New for 5.19, the updates aim to improve entropy collection methods
and make some initial decisions regarding the "premature next" problem
and our threat model. The cloc utility now reports that random.c is
931 lines of code and 466 lines of comments, not that basic metrics
like that mean all that much, but at the very least it tells you that
this is very much a manageable driver now.
Here's a summary of the various updates:
- The random_get_entropy() function now always returns something at
least minimally useful. This is the primary entropy source in most
collectors, which in the best case expands to something like RDTSC,
but prior to this change, in the worst case it would just return 0,
contributing nothing. For 5.19, additional architectures are wired
up, and architectures that are entirely missing a cycle counter now
have a generic fallback path, which uses the highest resolution
clock available from the timekeeping subsystem.
Some of those clocks can actually be quite good, despite the CPU
not having a cycle counter of its own, and going off-core for a
stamp is generally thought to increase jitter, something positive
from the perspective of entropy gathering.
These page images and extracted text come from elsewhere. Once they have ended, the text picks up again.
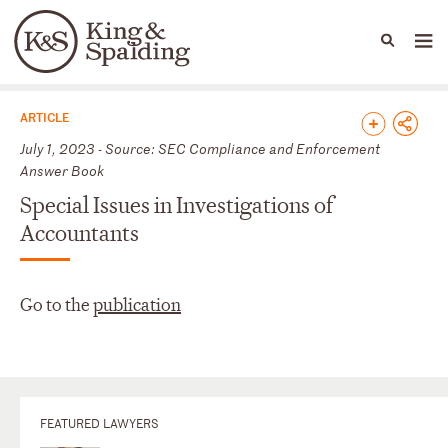
People
Capabilities
News & Insights
Languages
News & Insights
ARTICLE
July 1, 2023 - Source: SEC Compliance and Enforcement
Answer Book
Special Issues in Investigations of
Accountants
Go to the
publication
FEATURED LAWYERS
Done very early on in
the development cycle, this has been sitting in next getting some
testing for a while now and has relevant acks from the archs, so it
should be pretty well tested and fine, but is nonetheless the thing
I'll be keeping my eye on most closely.
- Of particular note with the random_get_entropy() improvements is
MIPS, which, on CPUs that lack the c0 count register, will now
combine the high-speed but short-cycle c0 random register with the
lower-speed but long-cycle generic fallback path.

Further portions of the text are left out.